Try it:
Beginning at the top of the data below, write out every line exactly until you reach the line with "Написать на WhatsApp", and include that line.
***** Records to process *****
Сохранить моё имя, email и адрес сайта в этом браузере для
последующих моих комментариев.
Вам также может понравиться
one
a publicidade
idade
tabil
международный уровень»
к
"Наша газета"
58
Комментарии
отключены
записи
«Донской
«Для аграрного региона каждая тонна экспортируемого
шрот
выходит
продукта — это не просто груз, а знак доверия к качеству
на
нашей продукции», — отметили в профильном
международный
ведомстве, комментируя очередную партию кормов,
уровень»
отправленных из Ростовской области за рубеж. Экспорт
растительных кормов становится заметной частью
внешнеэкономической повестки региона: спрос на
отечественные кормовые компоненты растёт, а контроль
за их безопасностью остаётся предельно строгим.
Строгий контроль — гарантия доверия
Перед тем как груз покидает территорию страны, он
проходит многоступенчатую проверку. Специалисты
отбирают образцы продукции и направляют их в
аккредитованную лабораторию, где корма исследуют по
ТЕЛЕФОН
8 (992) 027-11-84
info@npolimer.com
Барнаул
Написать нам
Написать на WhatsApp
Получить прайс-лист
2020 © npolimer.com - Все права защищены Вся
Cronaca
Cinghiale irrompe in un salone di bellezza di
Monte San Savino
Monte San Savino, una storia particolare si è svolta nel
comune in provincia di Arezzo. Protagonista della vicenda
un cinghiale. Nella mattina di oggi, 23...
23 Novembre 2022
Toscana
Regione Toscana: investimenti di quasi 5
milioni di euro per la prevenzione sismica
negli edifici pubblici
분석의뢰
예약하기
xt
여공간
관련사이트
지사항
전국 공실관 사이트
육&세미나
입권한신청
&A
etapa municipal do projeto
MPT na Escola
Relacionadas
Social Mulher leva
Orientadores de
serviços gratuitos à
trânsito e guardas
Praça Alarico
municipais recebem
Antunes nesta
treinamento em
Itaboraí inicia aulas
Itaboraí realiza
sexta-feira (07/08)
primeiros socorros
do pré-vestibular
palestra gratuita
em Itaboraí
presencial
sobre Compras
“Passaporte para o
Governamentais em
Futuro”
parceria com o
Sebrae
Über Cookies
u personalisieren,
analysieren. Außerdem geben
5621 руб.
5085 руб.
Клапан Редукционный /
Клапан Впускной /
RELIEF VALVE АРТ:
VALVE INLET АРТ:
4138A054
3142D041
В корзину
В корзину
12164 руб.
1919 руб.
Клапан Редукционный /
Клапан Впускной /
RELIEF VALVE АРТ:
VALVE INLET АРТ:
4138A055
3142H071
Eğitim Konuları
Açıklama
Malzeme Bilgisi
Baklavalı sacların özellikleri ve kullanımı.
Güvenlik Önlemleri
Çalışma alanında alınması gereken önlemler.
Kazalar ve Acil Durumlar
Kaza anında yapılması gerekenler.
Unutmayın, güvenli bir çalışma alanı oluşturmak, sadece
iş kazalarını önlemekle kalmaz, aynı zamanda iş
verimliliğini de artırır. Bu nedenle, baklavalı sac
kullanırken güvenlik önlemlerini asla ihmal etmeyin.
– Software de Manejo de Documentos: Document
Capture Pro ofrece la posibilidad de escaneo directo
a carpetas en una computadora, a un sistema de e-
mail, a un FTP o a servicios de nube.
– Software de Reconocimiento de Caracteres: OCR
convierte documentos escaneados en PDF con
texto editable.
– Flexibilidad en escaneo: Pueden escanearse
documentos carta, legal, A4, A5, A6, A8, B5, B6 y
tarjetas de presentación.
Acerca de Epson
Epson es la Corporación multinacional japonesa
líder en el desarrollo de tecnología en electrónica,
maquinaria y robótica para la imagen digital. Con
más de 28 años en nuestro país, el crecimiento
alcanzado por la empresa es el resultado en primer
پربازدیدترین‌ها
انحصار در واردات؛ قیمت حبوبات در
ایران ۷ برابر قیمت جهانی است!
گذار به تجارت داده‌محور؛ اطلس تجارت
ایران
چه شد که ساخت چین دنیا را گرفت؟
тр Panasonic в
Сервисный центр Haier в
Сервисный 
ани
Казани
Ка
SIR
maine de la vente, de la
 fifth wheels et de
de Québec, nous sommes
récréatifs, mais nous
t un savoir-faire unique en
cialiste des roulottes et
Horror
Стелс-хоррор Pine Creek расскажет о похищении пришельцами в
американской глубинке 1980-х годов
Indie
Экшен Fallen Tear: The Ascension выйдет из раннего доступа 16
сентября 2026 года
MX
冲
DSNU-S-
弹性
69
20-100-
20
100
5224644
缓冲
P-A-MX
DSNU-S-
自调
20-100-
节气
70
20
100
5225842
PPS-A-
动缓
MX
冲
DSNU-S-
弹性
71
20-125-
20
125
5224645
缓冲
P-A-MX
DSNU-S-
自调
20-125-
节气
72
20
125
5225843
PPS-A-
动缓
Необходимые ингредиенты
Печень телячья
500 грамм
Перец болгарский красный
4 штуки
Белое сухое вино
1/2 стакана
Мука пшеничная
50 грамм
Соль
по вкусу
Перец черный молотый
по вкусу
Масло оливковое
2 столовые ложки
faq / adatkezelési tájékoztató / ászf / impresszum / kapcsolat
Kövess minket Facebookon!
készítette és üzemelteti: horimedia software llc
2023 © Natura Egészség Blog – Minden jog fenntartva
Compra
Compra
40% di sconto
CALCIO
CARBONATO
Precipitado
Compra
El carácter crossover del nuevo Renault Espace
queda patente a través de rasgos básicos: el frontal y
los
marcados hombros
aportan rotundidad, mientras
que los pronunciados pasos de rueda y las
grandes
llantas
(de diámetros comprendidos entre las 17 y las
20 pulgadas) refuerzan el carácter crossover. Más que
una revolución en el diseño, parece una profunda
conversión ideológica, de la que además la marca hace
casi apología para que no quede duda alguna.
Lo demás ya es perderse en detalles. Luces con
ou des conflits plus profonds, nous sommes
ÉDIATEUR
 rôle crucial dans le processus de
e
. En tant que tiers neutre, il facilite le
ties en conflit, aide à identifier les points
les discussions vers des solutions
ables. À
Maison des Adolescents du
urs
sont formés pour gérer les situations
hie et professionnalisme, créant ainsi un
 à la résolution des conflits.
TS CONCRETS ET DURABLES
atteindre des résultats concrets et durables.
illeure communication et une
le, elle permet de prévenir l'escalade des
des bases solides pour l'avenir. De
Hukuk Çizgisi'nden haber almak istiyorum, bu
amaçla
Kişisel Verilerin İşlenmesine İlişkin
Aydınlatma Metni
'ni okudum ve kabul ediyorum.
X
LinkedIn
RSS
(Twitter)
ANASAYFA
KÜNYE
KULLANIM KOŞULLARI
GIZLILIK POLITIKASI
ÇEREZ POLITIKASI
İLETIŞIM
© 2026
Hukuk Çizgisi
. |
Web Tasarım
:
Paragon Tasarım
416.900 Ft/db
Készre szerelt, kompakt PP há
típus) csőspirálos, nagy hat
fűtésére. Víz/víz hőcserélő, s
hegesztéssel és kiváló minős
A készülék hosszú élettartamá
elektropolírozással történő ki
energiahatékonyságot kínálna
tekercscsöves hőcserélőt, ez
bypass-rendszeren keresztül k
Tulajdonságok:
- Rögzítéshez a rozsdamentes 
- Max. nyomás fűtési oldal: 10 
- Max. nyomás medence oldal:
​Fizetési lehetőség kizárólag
*****
Solved exercise:
Сохранить моё имя, email и адрес сайта в этом браузере для
последующих моих комментариев.
Вам также может понравиться
one
a publicidade
idade
tabil
международный уровень»
к
"Наша газета"
58
Комментарии
отключены
записи
«Донской
«Для аграрного региона каждая тонна экспортируемого
шрот
выходит
продукта — это не просто груз, а знак доверия к качеству
на
нашей продукции», — отметили в профильном
международный
ведомстве, комментируя очередную партию кормов,
уровень»
отправленных из Ростовской области за рубеж. Экспорт
растительных кормов становится заметной частью
внешнеэкономической повестки региона: спрос на
отечественные кормовые компоненты растёт, а контроль
за их безопасностью остаётся предельно строгим.
Строгий контроль — гарантия доверия
Перед тем как груз покидает территорию страны, он
проходит многоступенчатую проверку. Специалисты
отбирают образцы продукции и направляют их в
аккредитованную лабораторию, где корма исследуют по
ТЕЛЕФОН
8 (992) 027-11-84
info@npolimer.com
Барнаул
Написать нам
Написать на WhatsApp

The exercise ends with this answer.